Emoción desbordada en la despedida a Rubalcaba con honores de Estado

Los Reyes eméritos despiden a Alfredo Pérez Rubalcaba./EFE
Los Reyes eméritos despiden a Alfredo Pérez Rubalcaba. / EFE

La capilla ardiente se ha cerrado a las dos de la tarde después de otra jornada solemne y de inmenso dolor, con lágrimas del Rey emérito ante el féretro de quien contribuyó en la abdicación

NURIA VEGA y IGNACIO TYLKOMadrid

Solemnidad, respeto, dolor y, sobre todo, una emoción desbordada, han caracterizado la despedida con honores de Estado del exsecretario general del PSOE Alfredo Pérez Rubalcaba, cuya capilla ardiente se ha cerrado a las dos de la tarde de este sábado, cuando el féretro fue sacado del Congreso de los Diputados por la Puerta de los Leones entre aplausos de más de un millar ciudadanos. Los restos mortales del histórico dirigente socialista serán incinerados esta tarde, en la más estricta intimidad, en el Tanatorio de Tres Cantos, al norte de la Comunidad de Madrid.
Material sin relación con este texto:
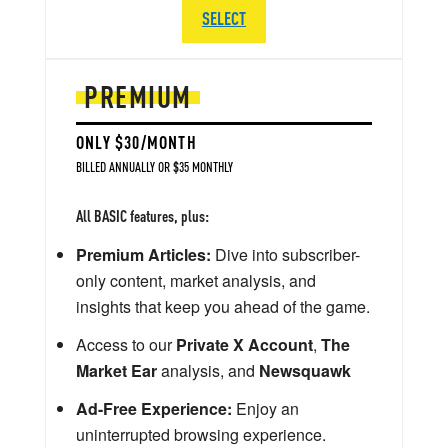
SELECT
PREMIUM
ONLY $30/MONTH
BILLED ANNUALLY OR $35 MONTHLY
All BASIC features, plus:
Premium Articles:
Dive into subscriber-
only content, market analysis, and
insights that keep you ahead of the game.
Access to our
Private X Account
,
The
Market Ear
analysis, and
Newsquawk
Ad-Free Experience:
Enjoy an
uninterrupted browsing experience.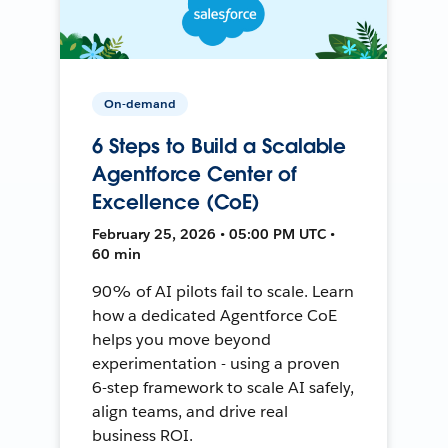
On-demand
6 Steps to Build a Scalable
Agentforce Center of
Excellence (CoE)
February 25, 2026 • 05:00 PM UTC •
60 min
90% of AI pilots fail to scale. Learn
how a dedicated Agentforce CoE
helps you move beyond
experimentation - using a proven
6-step framework to scale AI safely,
align teams, and drive real
business ROI.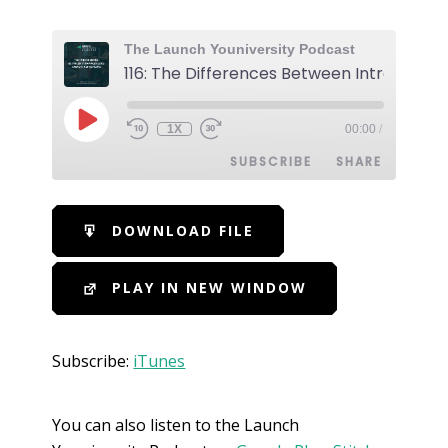
The Launch Youniversity Podcast
1X
00:00
/
SUBSCRIBE
SHARE
SHARE
iTunes
DOWNLOAD FILE
RSS FEED
LINK
PLAY IN NEW WINDOW
EMBED
Subscribe:
iTunes
You can also listen to the Launch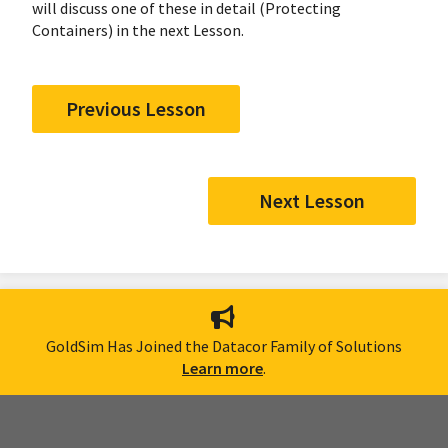
will discuss one of these in detail (Protecting
Containers) in the next Lesson.
Previous Lesson
Next Lesson
GoldSim Has Joined the Datacor Family of Solutions
Learn more
.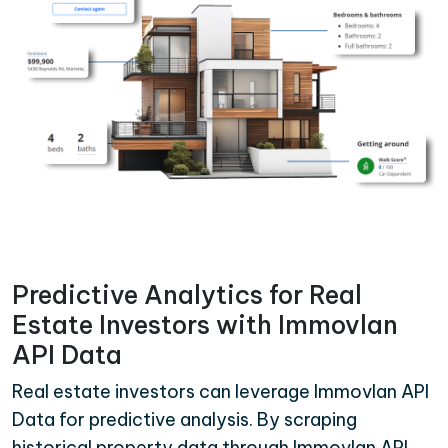
Predictive Analytics for Real
Estate Investors with Immovlan
API Data
Real estate investors can leverage Immovlan API
Data for predictive analysis. By scraping
historical property data through Immovlan API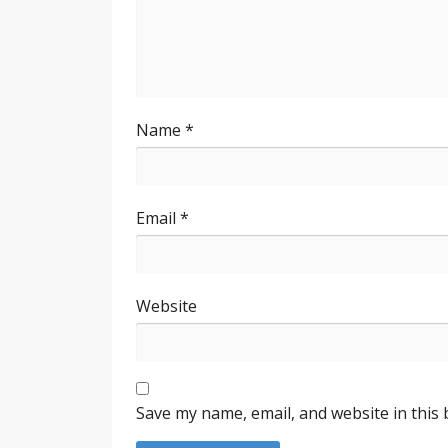
Name
*
Email
*
Website
Save my name, email, and website in this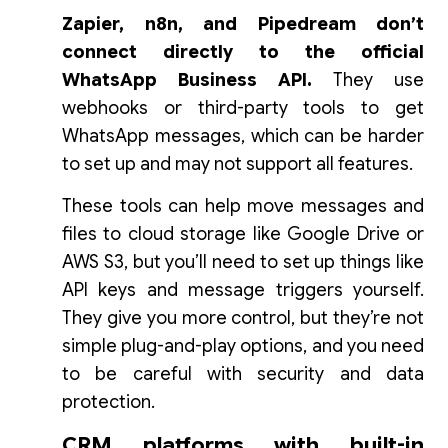
Zapier, n8n, and Pipedream don’t
connect directly to the official
WhatsApp Business API.
They use
webhooks or third-party tools to get
WhatsApp messages, which can be harder
to set up and may not support all features.
These tools can help move messages and
files to cloud storage like Google Drive or
AWS S3, but you’ll need to set up things like
API keys and message triggers yourself.
They give you more control, but they’re not
simple plug-and-play options, and you need
to be careful with security and data
protection.
CRM platforms with built-in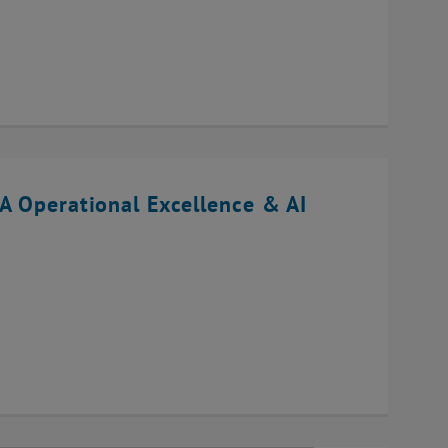
A Operational Excellence & AI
El ataúd ha sido portado por una docena de agentes de las fuerzas y cuerpos de seguridad del Estado, tras el que caminaban autoridades y familiares de Rubalcaba, entre ella su viuda, Pilar Goya. Al introducirlo en el coche fúnebre, ciudadanos han gritado «¡viva España» y «mucho ánimo!» a los allegados del político y a los dirigentes socialistas.

Una larga lista de personajes del mundo de la política y de la cultura y, sobre todo, un goteo incesante ciudadanos anónimos, entre ellos numerosos estudiantes encantados con las clases de Química que les impartía Pérez Rubalcaba en la Universidad Complutense, han desfilado desde las 20.30 horas del viernes por el Salón de los Pasos Perdidos de la Cámara Baja para rendir tributo a un político emblemático que falleció el viernes, con 67 años, a causa de un infarto cerebral sufrido el miércoles en su domicilio.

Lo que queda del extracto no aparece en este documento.